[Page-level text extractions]
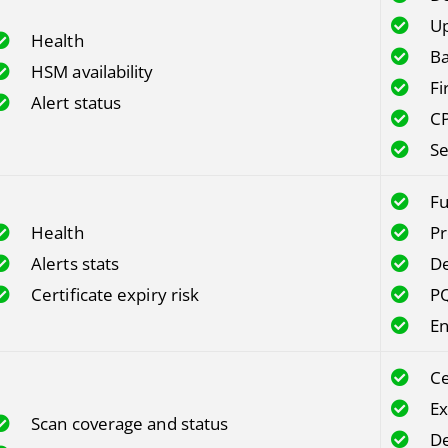
Up
Health
Ba
HSM availability
Fi
Alert status
CP
Se
Fu
Health
Pr
Alerts stats
De
Certificate expiry risk
PQ
En
Ce
Ex
Scan coverage and status
De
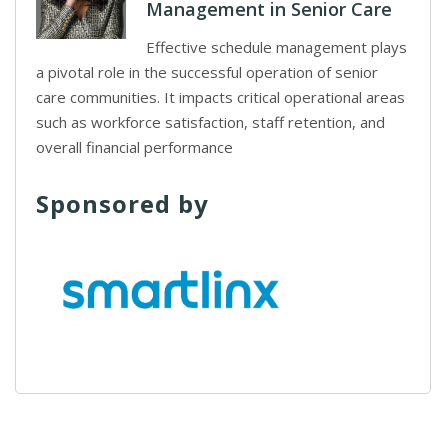
Management in Senior Care
Effective schedule management plays
a pivotal role in the successful operation of senior
care communities. It impacts critical operational areas
such as workforce satisfaction, staff retention, and
overall financial performance
Sponsored by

**Problem statement**
Give the records above again in full and exactly, but exclude every picture.

**Task solution**
Up
Health
Ba
HSM availability
Fi
Alert status
CP
Se
Fu
Health
Pr
Alerts stats
De
Certificate expiry risk
PQ
En
Ce
Ex
Scan coverage and status
De
Management in Senior Care
Effective schedule management plays
a pivotal role in the successful operation of senior
care communities. It impacts critical operational areas
such as workforce satisfaction, staff retention, and
overall financial performance
Sponsored by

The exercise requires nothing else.